Start of Raw data

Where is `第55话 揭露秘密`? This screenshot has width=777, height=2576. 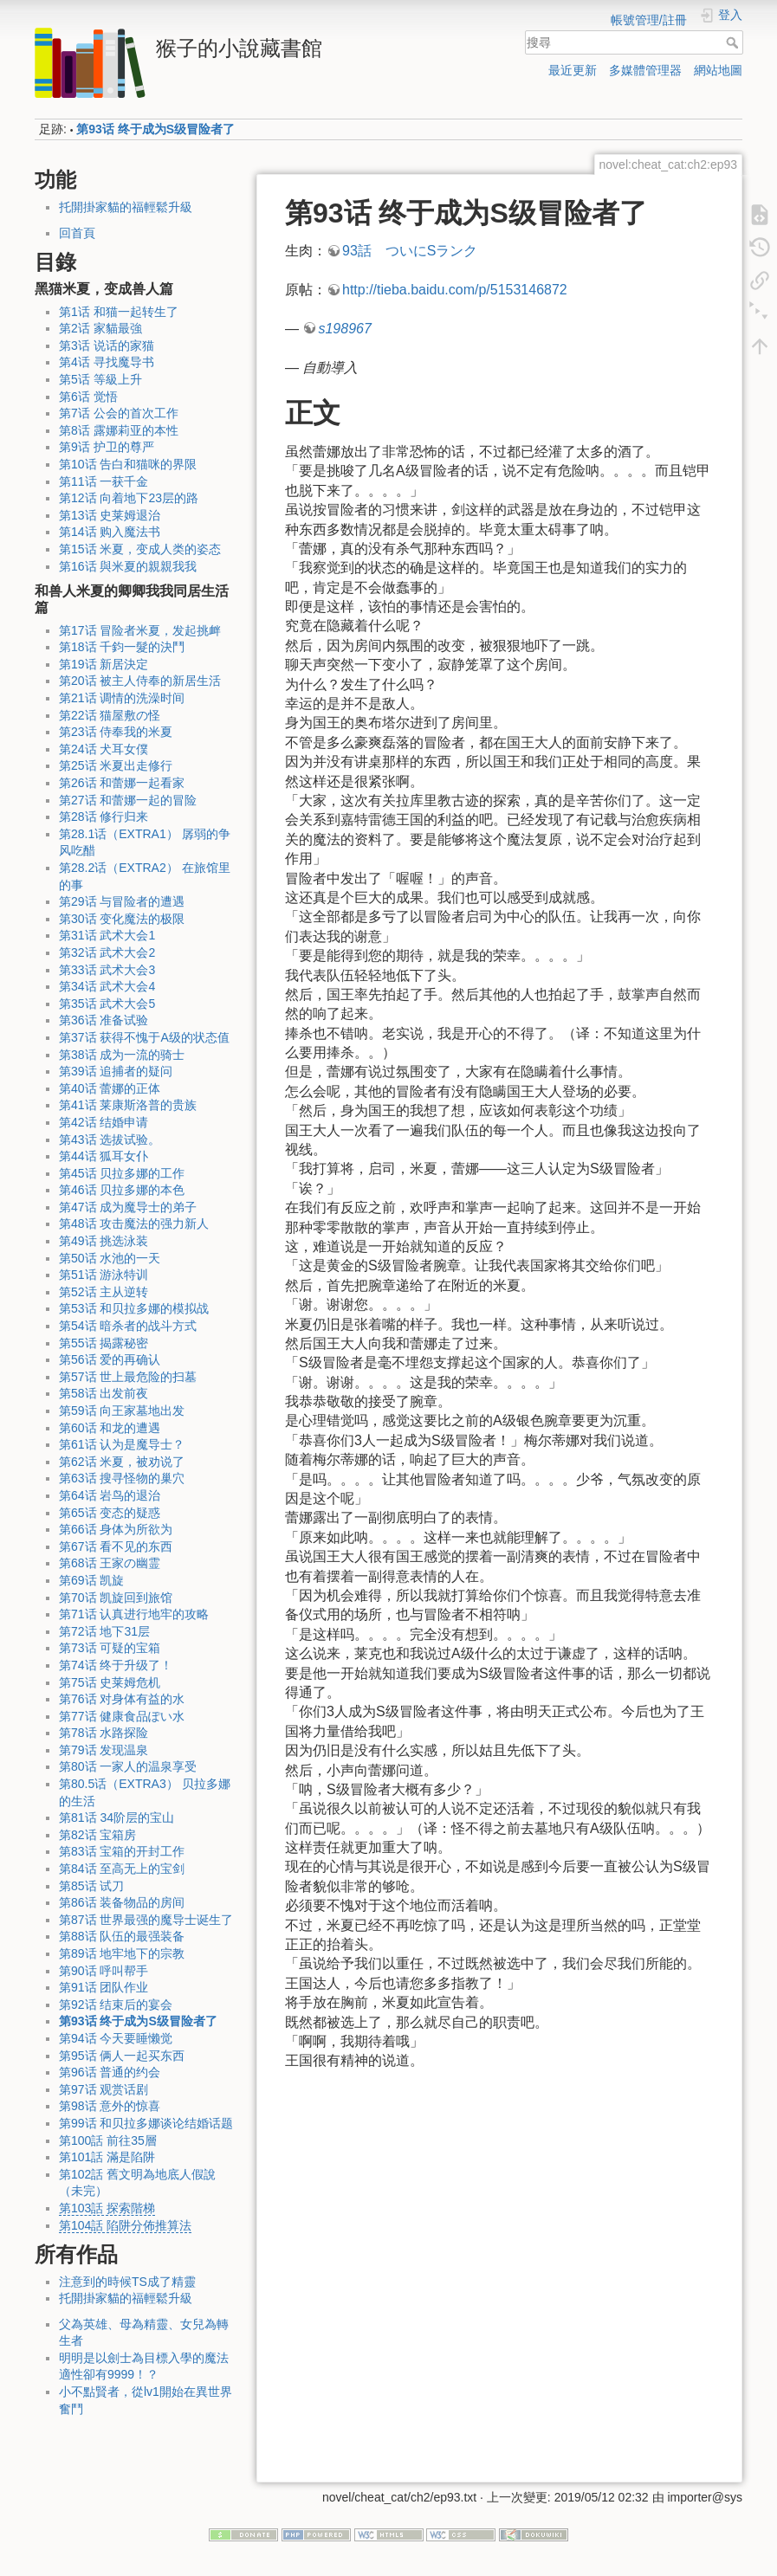
第55话 揭露秘密 is located at coordinates (103, 1343).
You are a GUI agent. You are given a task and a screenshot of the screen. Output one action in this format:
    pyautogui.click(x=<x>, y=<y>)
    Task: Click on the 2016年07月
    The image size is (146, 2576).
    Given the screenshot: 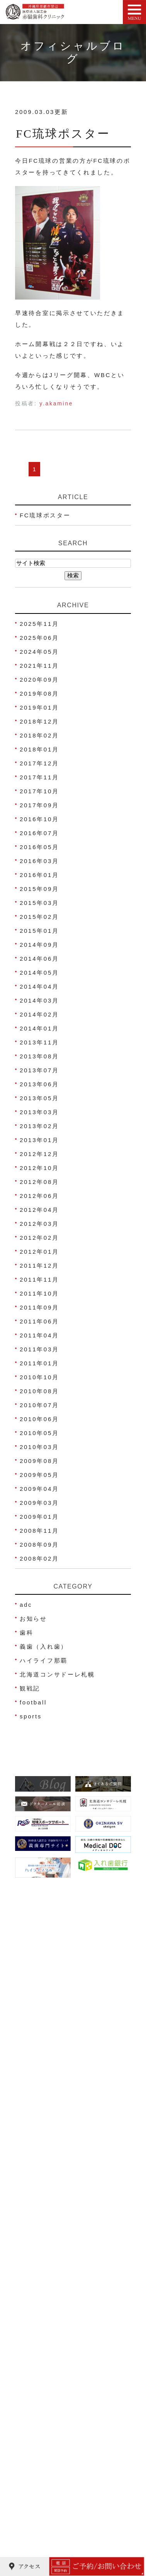 What is the action you would take?
    pyautogui.click(x=39, y=833)
    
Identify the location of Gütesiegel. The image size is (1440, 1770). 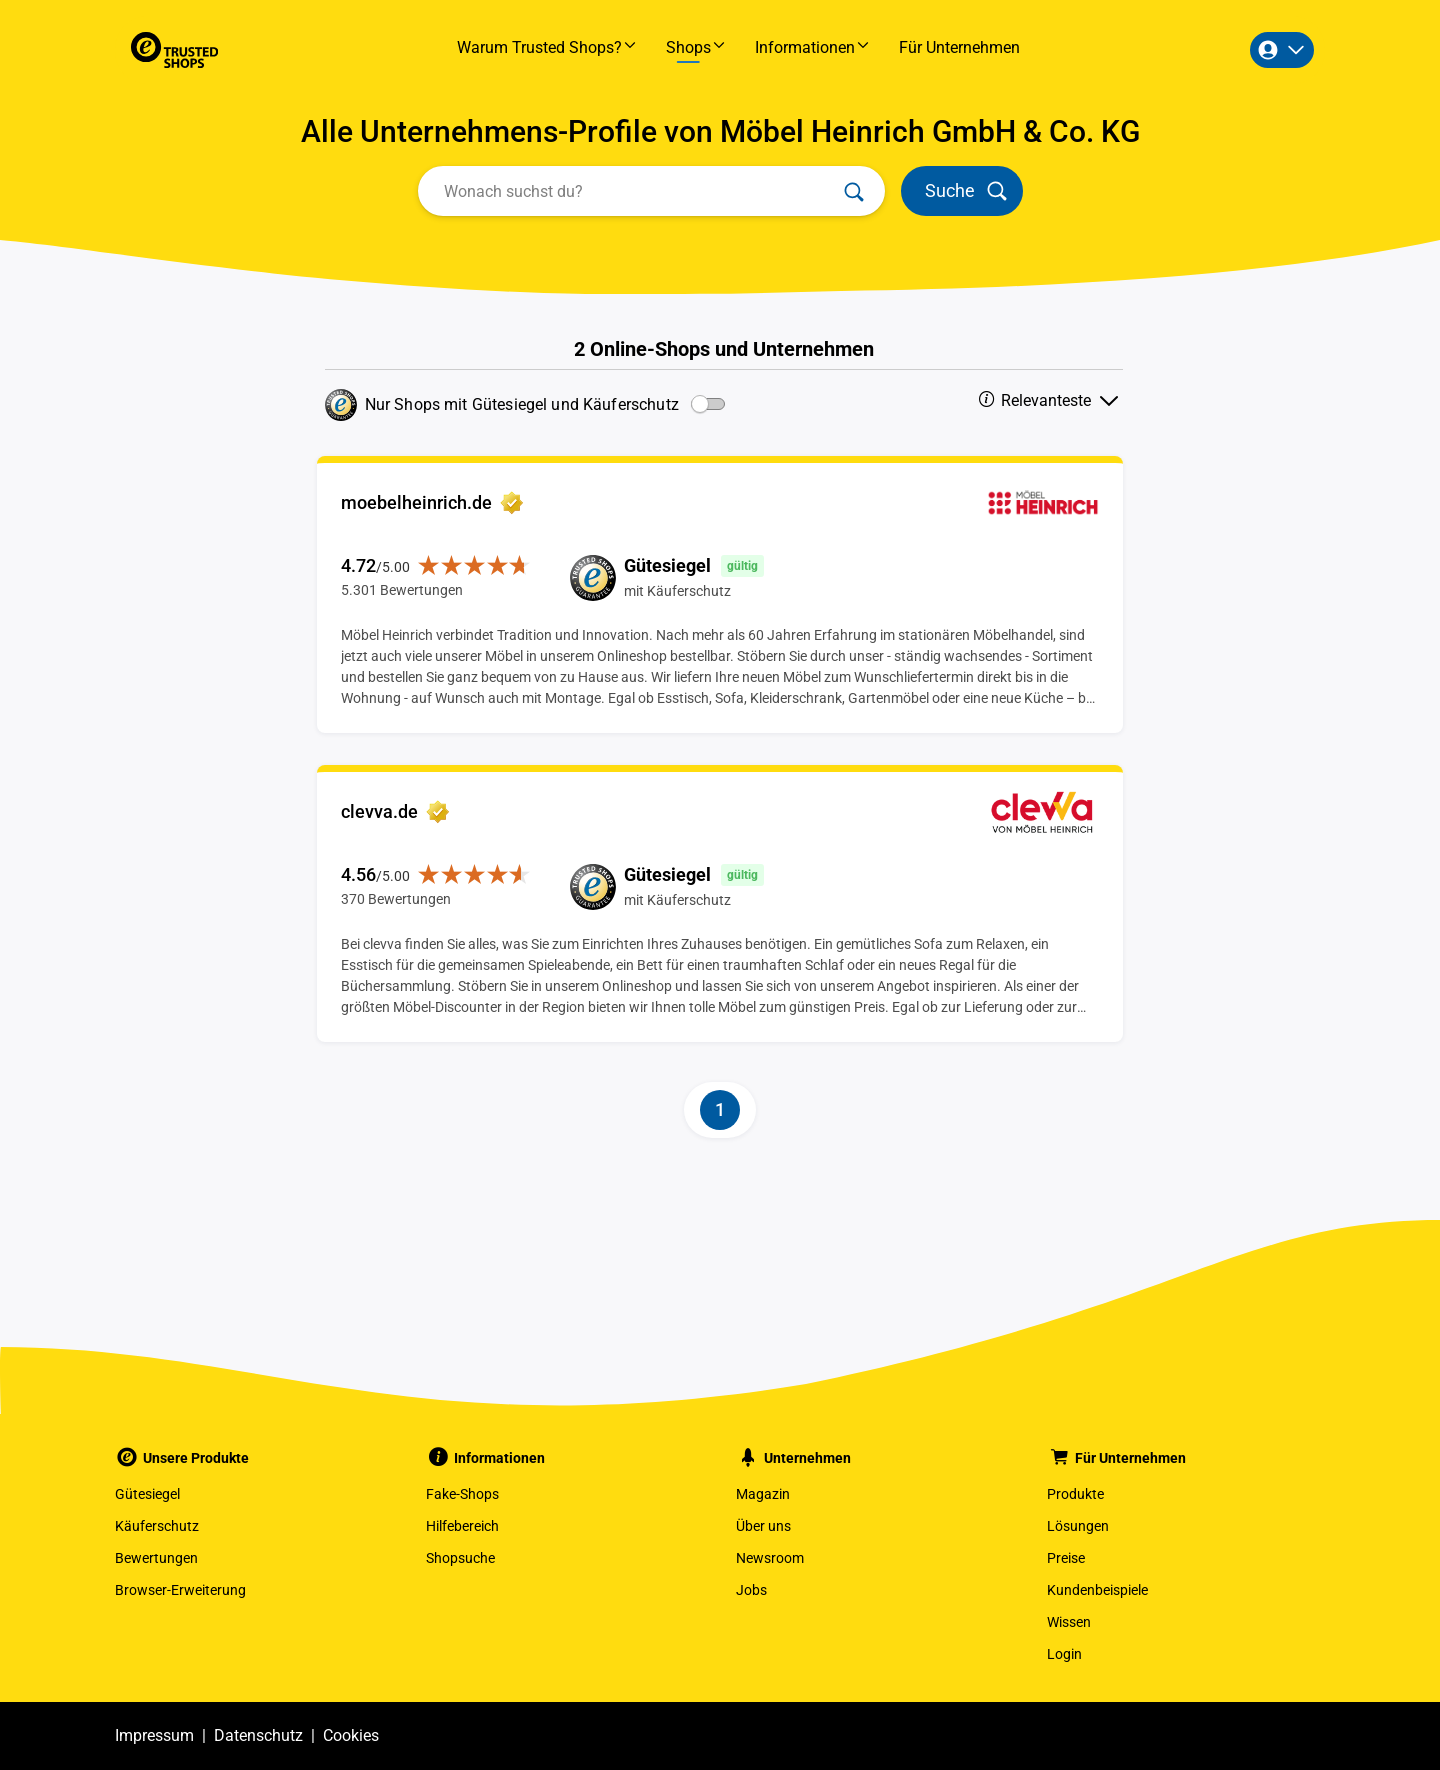
(147, 1494).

End of Raw data

Task:
Your task is to reproduce exactly the lines from the start of the data above through the line containing "The image size is (146, 2576).", leaving every picture out.

Answer for the task:
Where is `第55话 揭露秘密`? This screenshot has width=777, height=2576. 
第55话 揭露秘密 is located at coordinates (103, 1343).
You are a GUI agent. You are given a task and a screenshot of the screen. Output one action in this format:
    pyautogui.click(x=<x>, y=<y>)
    Task: Click on the 2016年07月
    The image size is (146, 2576).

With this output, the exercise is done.